* **ABOUT THIS TASK**:
For this exercise, restate every line below word for word and drop the images.

Stored data entries:
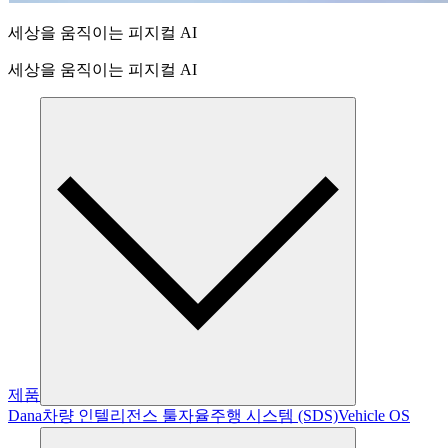
세상을 움직이는 피지컬 AI
세상을 움직이는 피지컬 AI
제품
Dana
차량 인텔리전스 툴
자율주행 시스템 (SDS)
Vehicle OS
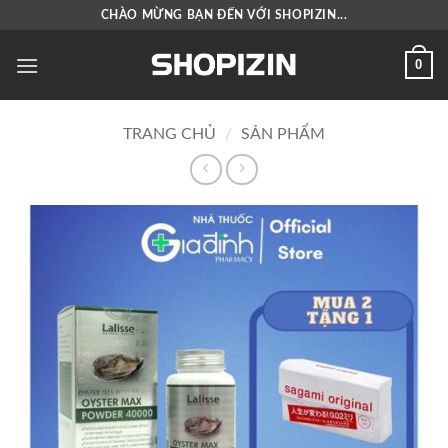
Bỏ
CHÀO MỪNG BẠN ĐẾN VỚI SHOPIZIN...
qua
nội
0
dung
TRANG CHỦ
/
SẢN PHẨM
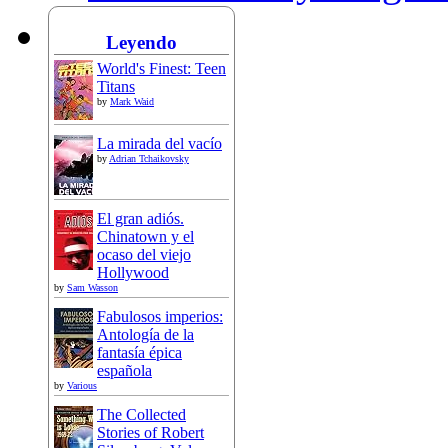
Leyendo
World's Finest: Teen
Titans
by
Mark Waid
La mirada del vacío
by
Adrian Tchaikovsky
El gran adiós.
Chinatown y el
ocaso del viejo
Hollywood
by
Sam Wasson
Fabulosos imperios:
Antología de la
fantasía épica
española
by
Various
The Collected
Stories of Robert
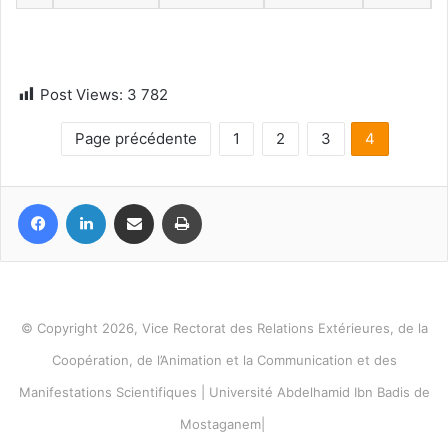
Post Views:
3 782
Page précédente
1
2
3
4
Facebook
Linkedin
Partager par email
Imprimer
© Copyright 2026, Vice Rectorat des Relations Extérieures, de la
Coopération, de l’Animation et la Communication et des
Manifestations Scientifiques | Université Abdelhamid Ibn Badis de
Mostaganem|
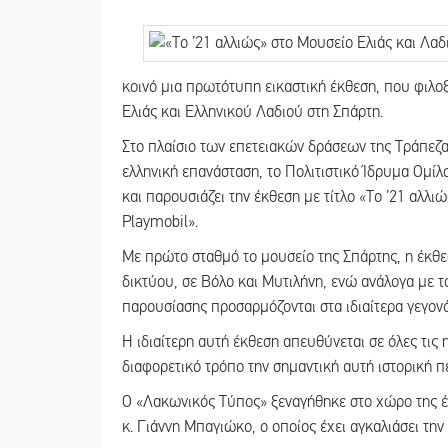
κοινό μια πρωτότυπη εικαστική έκθεση, που φιλο
Ελιάς και Ελληνικού Λαδιού στη Σπάρτη.
Στο πλαίσιο των επετειακών δράσεων της Τράπεζα
ελληνική επανάσταση, το Πολιτιστικό Ίδρυμα Ομίλ
και παρουσιάζει την έκθεση με τίτλο «Το ’21 αλλ
Playmobil».
Με πρώτο σταθμό το μουσείο της Σπάρτης, η έκθε
δικτύου, σε Βόλο και Μυτιλήνη, ενώ ανάλογα με το
παρουσίασης προσαρμόζονται στα ιδιαίτερα γεγονό
Η ιδιαίτερη αυτή έκθεση απευθύνεται σε όλες τις 
διαφορετικό τρόπο την σημαντική αυτή ιστορική π
Ο «Λακωνικός Τύπος» ξεναγήθηκε στο χώρο της έ
κ. Γιάννη Μπαγιώκο, ο οποίος έχει αγκαλιάσει την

* **SOLUTION TO THIS TASK**:
세상을 움직이는 피지컬 AI
세상을 움직이는 피지컬 AI
제품
Dana
차량 인텔리전스 툴
자율주행 시스템 (SDS)
Vehicle OS
Bỏ
CHÀO MỪNG BẠN ĐẾN VỚI SHOPIZIN...
qua
nội
0
dung
TRANG CHỦ
/
SẢN PHẨM
Leyendo
World's Finest: Teen
Titans
by
Mark Waid
La mirada del vacío
by
Adrian Tchaikovsky
El gran adiós.
Chinatown y el
ocaso del viejo
Hollywood
by
Sam Wasson
Fabulosos imperios:
Antología de la
fantasía épica
española
by
Various
The Collected
Stories of Robert
Post Views:
3 782
Page précédente
1
2
3
4
Facebook
Linkedin
Partager par email
Imprimer
© Copyright 2026, Vice Rectorat des Relations Extérieures, de la
Coopération, de l’Animation et la Communication et des
Manifestations Scientifiques | Université Abdelhamid Ibn Badis de
Mostaganem|
κοινό μια πρωτότυπη εικαστική έκθεση, που φιλο
Ελιάς και Ελληνικού Λαδιού στη Σπάρτη.
Στο πλαίσιο των επετειακών δράσεων της Τράπεζα
ελληνική επανάσταση, το Πολιτιστικό Ίδρυμα Ομίλ
και παρουσιάζει την έκθεση με τίτλο «Το ’21 αλλ
Playmobil».
Με πρώτο σταθμό το μουσείο της Σπάρτης, η έκθε
δικτύου, σε Βόλο και Μυτιλήνη, ενώ ανάλογα με το
παρουσίασης προσαρμόζονται στα ιδιαίτερα γεγονό
Η ιδιαίτερη αυτή έκθεση απευθύνεται σε όλες τις 
διαφορετικό τρόπο την σημαντική αυτή ιστορική π
Ο «Λακωνικός Τύπος» ξεναγήθηκε στο χώρο της έ
κ. Γιάννη Μπαγιώκο, ο οποίος έχει αγκαλιάσει την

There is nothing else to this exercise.